BANDEAU DLFPar Sébastien Ménard, Secrétaire Départemental de  » Debout la France »

Dominique REYNIÉ le dit dans « L’Indépendant » : il souhaite la disparition des départements au profit des métropoles et des régions. En effet, en voulant faire remonter les budgets départementaux vers la région, il signe l’arrêt de mort du Pays Catalan.
REYNIÉ n’explique pas comment il compte développer et protéger l’ensemble du territoire si son seul interlocuteur est l’immense, la gigantesque, la puissante « Communauté Urbaine de Perpignan » ! Qui coordonnera une politique cohérente pour l’ensemble du Pays Catalan si chaque communauté de communes doit négocier les aides de la région de son côté ? Qui pilotera la mise en place d’un label « Pays Catalan » s’il n’y a pas de chef de file ? Qui gèrera les compétences sociales ?

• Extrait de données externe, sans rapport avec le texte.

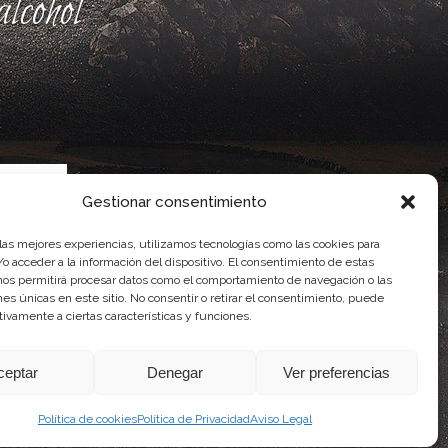
lcohol
Gestionar consentimiento
 las mejores experiencias, utilizamos tecnologías como las cookies para
o acceder a la información del dispositivo. El consentimiento de estas
nos permitirá procesar datos como el comportamiento de navegación o las
ente, por el Gobierno de Canarias
ones únicas en este sitio. No consentir o retirar el consentimiento, puede
idad Agroalimentaria
tivamente a ciertas características y funciones.
ceptar
Denegar
Ver preferencias
Política de cookies
Política de Privacidad
Aviso Legal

REYNIÉ révèle le programme de « Les Républicains » : l’égoïsme à l’échelle des collectivités territoriales. Les riches métropoles pourront s’en sortir et les petites agglos. devront disparaître.
Pour Debout les P.-O., la seule solution c’est une « Région Catalane » avec les compétences départementales et régionales. Ce sera une collectivité territoriale unique proche des citoyens, capable d’agir sur le quotidien des habitants et sur le long terme, et qui permettra de faire plus d’économies (synergies région/département) que la trop grande région LRMP.